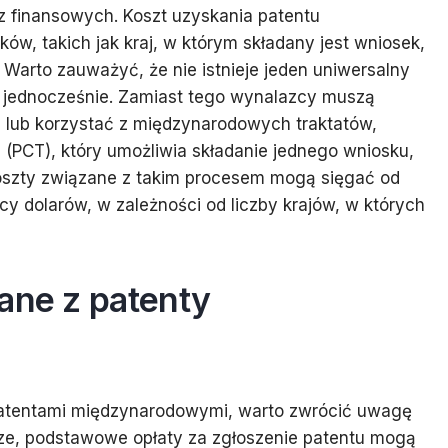
 finansowych. Koszt uzyskania patentu
w, takich jak kraj, w którym składany jest wniosek,
Warto zauważyć, że nie istnieje jeden uniwersalny
e jednocześnie. Zamiast tego wynalazcy muszą
 lub korzystać z międzynarodowych traktatów,
j (PCT), który umożliwia składanie jednego wniosku,
Koszty związane z takim procesem mogą sięgać od
ęcy dolarów, w zależności od liczby krajów, w których
ane z patenty
atentami międzynarodowymi, warto zwrócić uwagę
sze, podstawowe opłaty za zgłoszenie patentu mogą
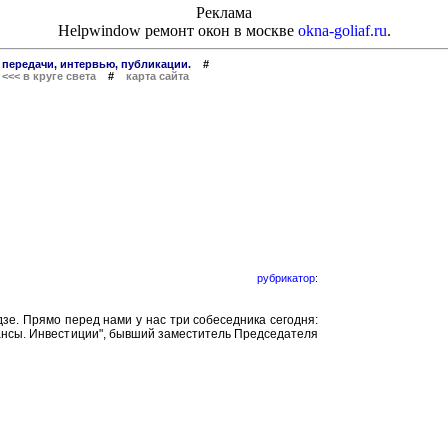
Реклама
Helpwindow ремонт окон в москве
okna-goliaf.ru
.
 передачи, интервью, публикации.
#
#
<<< в круге света
#
карта сайта
рубрикатор
:
е. Прямо перед нами у нас три собеседника сегодня:
нансы. Инвестиции", бывший заместитель Председателя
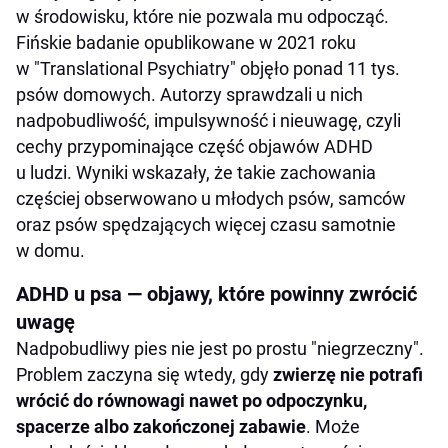
w środowisku, które nie pozwala mu odpocząć.
Fińskie badanie opublikowane w 2021 roku
w "Translational Psychiatry" objęło ponad 11 tys.
psów domowych. Autorzy sprawdzali u nich
nadpobudliwość, impulsywność i nieuwagę, czyli
cechy przypominające część objawów ADHD
u ludzi. Wyniki wskazały, że takie zachowania
częściej obserwowano u młodych psów, samców
oraz psów spędzających więcej czasu samotnie
w domu.
ADHD u psa — objawy, które powinny zwrócić
uwagę
Nadpobudliwy pies nie jest po prostu "niegrzeczny".
Problem zaczyna się wtedy, gdy
zwierzę nie potrafi
wrócić do równowagi nawet po odpoczynku,
spacerze albo zakończonej zabawie
. Może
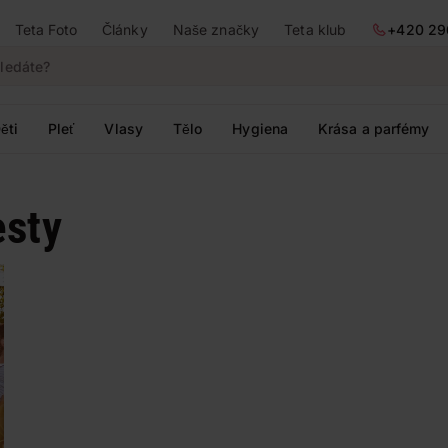
Teta Foto
Články
Naše značky
Teta klub
+420 29
ěti
Pleť
Vlasy
Tělo
Hygiena
Krása a parfémy
esty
-=-=-
What is needed =>
Please give an exact printout of all the records, pictures aside.

Written solution =>
 finansowych. Koszt uzyskania patentu
w, takich jak kraj, w którym składany jest wniosek,
Warto zauważyć, że nie istnieje jeden uniwersalny
e jednocześnie. Zamiast tego wynalazcy muszą
 lub korzystać z międzynarodowych traktatów,
j (PCT), który umożliwia składanie jednego wniosku,
Koszty związane z takim procesem mogą sięgać od
ęcy dolarów, w zależności od liczby krajów, w których
ane z patenty
atentami międzynarodowymi, warto zwrócić uwagę
sze, podstawowe opłaty za zgłoszenie patentu mogą
Реклама
Helpwindow ремонт окон в москве
okna-goliaf.ru
.
 передачи, интервью, публикации.
#
#
<<< в круге света
#
карта сайта
рубрикатор
:
е. Прямо перед нами у нас три собеседника сегодня:
нансы. Инвестиции", бывший заместитель Председателя
w środowisku, które nie pozwala mu odpocząć.
Fińskie badanie opublikowane w 2021 roku
w "Translational Psychiatry" objęło ponad 11 tys.
psów domowych. Autorzy sprawdzali u nich
nadpobudliwość, impulsywność i nieuwagę, czyli
cechy przypominające część objawów ADHD
u ludzi. Wyniki wskazały, że takie zachowania
częściej obserwowano u młodych psów, samców
oraz psów spędzających więcej czasu samotnie
w domu.
ADHD u psa — objawy, które powinny zwrócić
uwagę
Nadpobudliwy pies nie jest po prostu "niegrzeczny".
Problem zaczyna się wtedy, gdy
zwierzę nie potrafi
wrócić do równowagi nawet po odpoczynku,
spacerze albo zakończonej zabawie
. Może
Teta Foto
Články
Naše značky
Teta klub
+420 29
ěti
Pleť
Vlasy
Tělo
Hygiena
Krása a parfémy
esty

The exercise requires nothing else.